Les yeux verts fardés de noir et drapés dans une robe Balenciaga prune avec un décolleté bénitier s'approchent de moi tout sourire.
-J'adore tes fêtes Pat, je regrette tant d'avoir été enfant et d'en avoir manqué autant.
-Merci d'avoir mis tes lèvres sur un verre d'alcool ce soir, tu as illuminé ma soirée. Si tu veux organiser une dégustation avec des amis ou juste pour toi tu n'hésites pas n'est-ce pas?
-Tu es adorable Pat, dit-elle en répondant à SMS.
-As-tu goûté le Pommerol ma chérie?
-Non, je n'aime pas le vin rouge, mais c'est gentil de me le proposer. Je vais devoir y aller de toutes façons, Dylan m'attend à Soho.
-Viens dîner avec ton ami à l'occasion! Ça me ferait plaisir de le rencontrer.
-J'y penserai Pat, mais il est très occupé et peu souvent à Manhattan. Merci pour le Cognac, je dois filer.
Elle disparaît après avoir passé sa main blanche sur mon avant-bras dans une caresse équivoque. Je bénis intérieurement Christiane d'avoir apaisé mes acouphènes métalliques et les relents ferreux dans la gorge.
Je déteste quand elle fait ça. Je ne supporte pas d'aller à un rendez-vous avant de prendre l'avion, je suis obligé de traîner une valise Louis Vuitton derrière moi comme un petit commercial de province en quête de prospects. Je me dis que je vais lui supprimer sa prime de Noël ou son intéressement si cette greluche n'est pas capable de gérer un planning et de trouver un moyen de faire porter mes affaires par une compagnie privée.
Je suis devant un immeuble bien entretenu de Hell's Kitchen et me promener dans le quartier m'a rappelé des souvenirs heureux de ma jeunesse. La lueur du réverbère à l'entrée se reflète sur le lierre lisse et brillant qui encadre la porte. Je sonne et entre, une plaque en cuivre m'invite à patienter dans une petite pièce confortable et chaleureuse décorée de vieilles gravures représentant des légumes et des fruits. Je prends place dans un gros fauteuil en cuir vintage bien entretenu et remets mon casque bluetooth pour finir l'écoute de l'album It won't be soon before long des Maroon 5. C'est leur second album, plus sexy et plus fort, Adam Levine a pris en maturité. l'inspiration des années 80 est perceptible sur chaque morceau, Prince, Shabba Ranks, Talking Head. Alors que j'envisage d'écouter tout de suite l'album suivant je suis contrarié par des bruits de pas qui viennent du couloir.

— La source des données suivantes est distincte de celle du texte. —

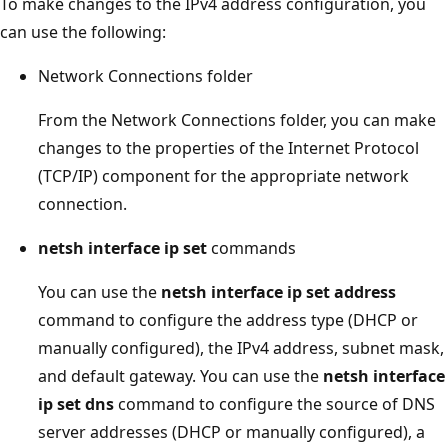
To make changes to the IPv4 address configuration, you
can use the following:
Network Connections folder
From the Network Connections folder, you can make
changes to the properties of the Internet Protocol
(TCP/IP) component for the appropriate network
connection.
netsh interface ip set
commands
You can use the
netsh interface ip set address
command to configure the address type (DHCP or
manually configured), the IPv4 address, subnet mask,
and default gateway. You can use the
netsh interface
ip set dns
command to configure the source of DNS
server addresses (DHCP or manually configured), a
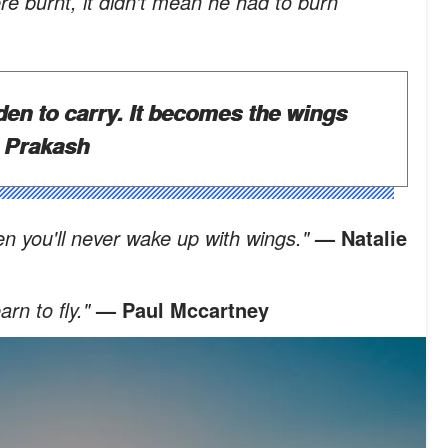
e burnt, it didn't mean he had to burn
den to carry. It becomes the wings
 Prakash
hen you'll never wake up with wings."
— Natalie
rn to fly."
— Paul Mccartney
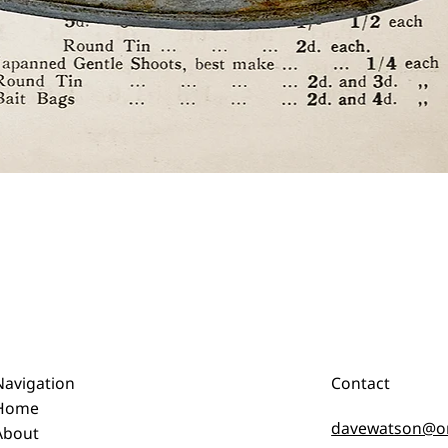
Quick View
Navigation
Contact
Home
davewatson@o
About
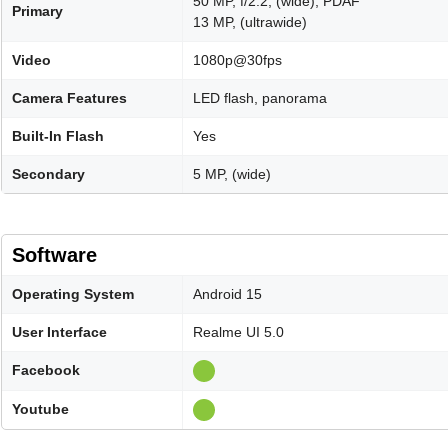
50 MP, f/2.2, (wide), PDAF
Primary
13 MP, (ultrawide)
Video
1080p@30fps
Camera Features
LED flash, panorama
Built-In Flash
Yes
Secondary
5 MP, (wide)
Software
Operating System
Android 15
User Interface
Realme UI 5.0
Facebook
Youtube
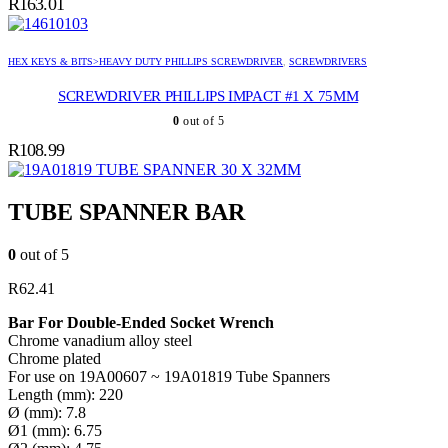
R
163.01
HEX KEYS & BITS>HEAVY DUTY PHILLIPS SCREWDRIVER
,
SCREWDRIVERS
SCREWDRIVER PHILLIPS IMPACT #1 X 75MM
0
out of 5
R
108.99
TUBE SPANNER 30 X 32MM
TUBE SPANNER BAR
0
out of 5
R
62.41
Bar For Double-Ended Socket Wrench
Chrome vanadium alloy steel
Chrome plated
For use on 19A00607 ~ 19A01819 Tube Spanners
Length (mm): 220
Ø (mm): 7.8
Ø1 (mm): 6.75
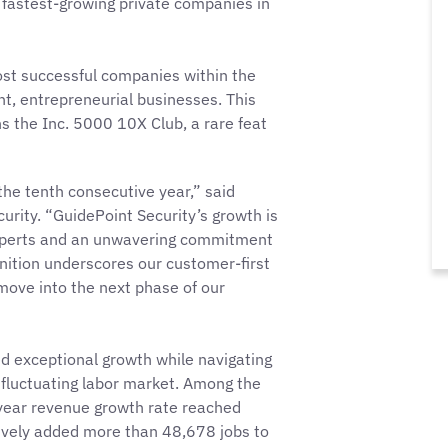
the fastest-growing private companies in
ost successful companies within the
, entrepreneurial businesses. This
s the Inc. 5000 10X Club, a rare feat
he tenth consecutive year,” said
rity. “GuidePoint Security’s growth is
experts and an unwavering commitment
ognition underscores our customer-first
ove into the next phase of our
d exceptional growth while navigating
 fluctuating labor market. Among the
-year revenue growth rate reached
ively added more than 48,678 jobs to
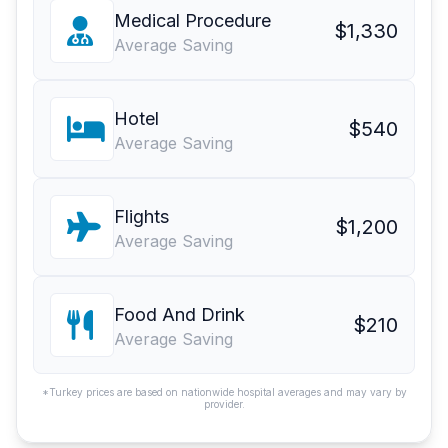
Medical Procedure
$1,330
Average Saving
Hotel
$540
Average Saving
Flights
$1,200
Average Saving
Food And Drink
$210
Average Saving
*Turkey prices are based on nationwide hospital averages and may vary by
provider.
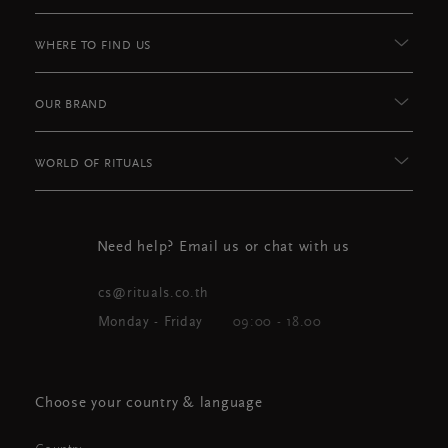
WHERE TO FIND US
OUR BRAND
WORLD OF RITUALS
Need help? Email us or chat with us
cs@rituals.co.th
Monday - Friday
09:00 - 18.00
Choose your country & language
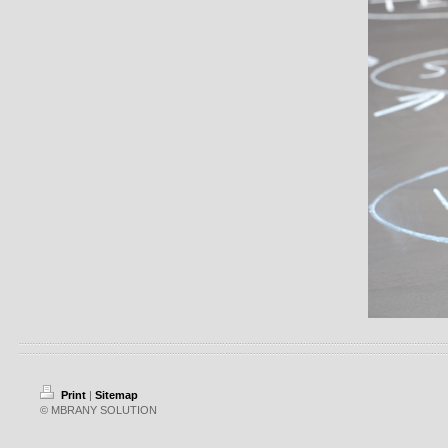
Print
|
Sitemap
© MBRANY SOLUTION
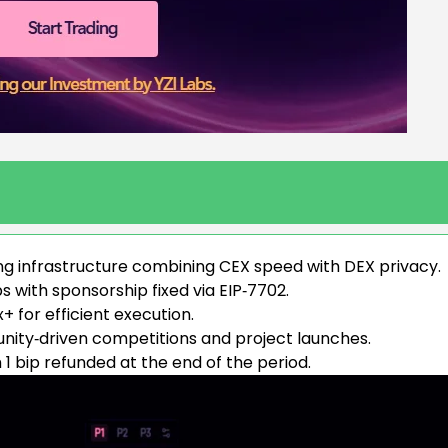
ng infrastructure combining CEX speed with DEX privacy.
 with sponsorship fixed via EIP‑7702.
 for efficient execution.
ty‑driven competitions and project launches.
h 1 bip refunded at the end of the period.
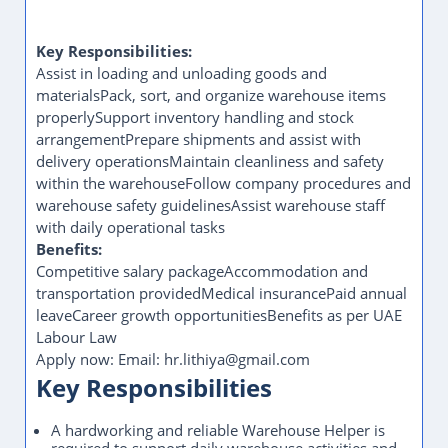
Key Responsibilities:
Assist in loading and unloading goods and
materialsPack, sort, and organize warehouse items
properlySupport inventory handling and stock
arrangementPrepare shipments and assist with
delivery operationsMaintain cleanliness and safety
within the warehouseFollow company procedures and
warehouse safety guidelinesAssist warehouse staff
with daily operational tasks
Benefits:
Competitive salary packageAccommodation and
transportation providedMedical insurancePaid annual
leaveCareer growth opportunitiesBenefits as per UAE
Labour Law
Apply now: Email: hr.lithiya@gmail.com
Key Responsibilities
A hardworking and reliable Warehouse Helper is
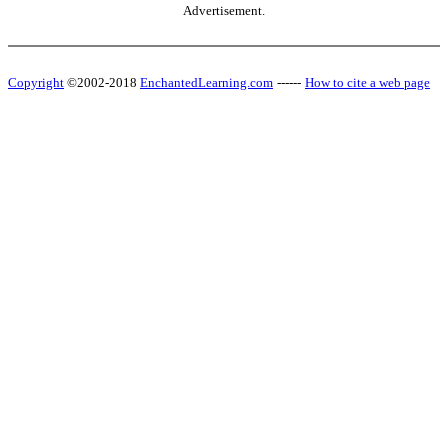
Advertisement.
Copyright
©2002-2018
EnchantedLearning.com
------
How to cite a web page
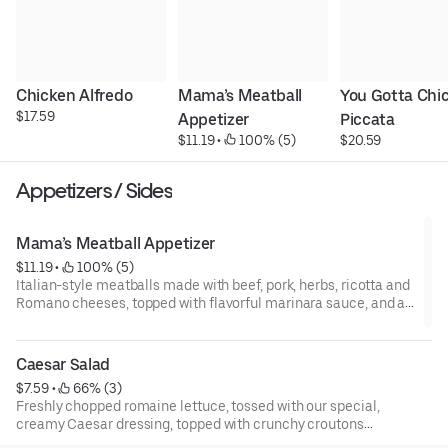
Chicken Alfredo
Mama’s Meatball 
You Gotta Chic
$17.59
Appetizer
Piccata
$11.19
 • 
 100% (5)
$20.59
Appetizers / Sides
Mama’s Meatball Appetizer
$11.19
 • 
 100% (5)
Italian-style meatballs made with beef, pork, herbs, ricotta and
Romano cheeses, topped with flavorful marinara sauce, and a
blend of cheeses.
Caesar Salad
$7.59
 • 
 66% (3)
Freshly chopped romaine lettuce, tossed with our special,
creamy Caesar dressing, topped with crunchy croutons
and shaved parmesan cheese.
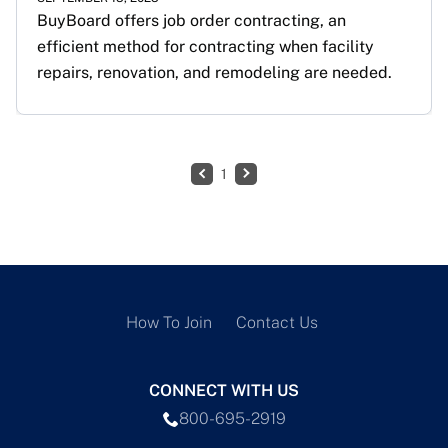
BuyBoard offers job order contracting, an 
efficient method for contracting when facility 
repairs, renovation, and remodeling are needed.
1
How To Join
Contact Us
CONNECT WITH US
800-695-2919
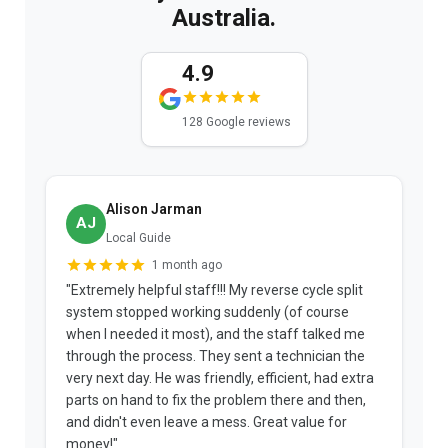
Australia.
4.9
128 Google reviews
Alison Jarman
AJ
Local Guide
1 month ago
"Extremely helpful staff!!! My reverse cycle split
"
system stopped working suddenly (of course
p
when I needed it most), and the staff talked me
u
through the process. They sent a technician the
t
very next day. He was friendly, efficient, had extra
c
parts on hand to fix the problem there and then,
a
and didn't even leave a mess. Great value for
m
money!"
w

Un homme grand vêtu d'un costume Prince de galles rouille en tweed apparaît dans l'encadrement de la porte. Son regard intense ne trahit aucune émotion mais témoigne d'un intérêt non feint à mon égard.
-Monsieur Bateman je suppose? Votre assistante a une force de persuasion exceptionnelle je suis normalement pris pour les six prochains mois.
-Je vous en prie, appelez-moi Pat. Emily est une perle je dois l'avouer.
- Passons dans mon cabinet s'il vous plait, propose le Dr. Lecter en m'indiquant le chemin avec un geste d'une main aux doigts longs et fins.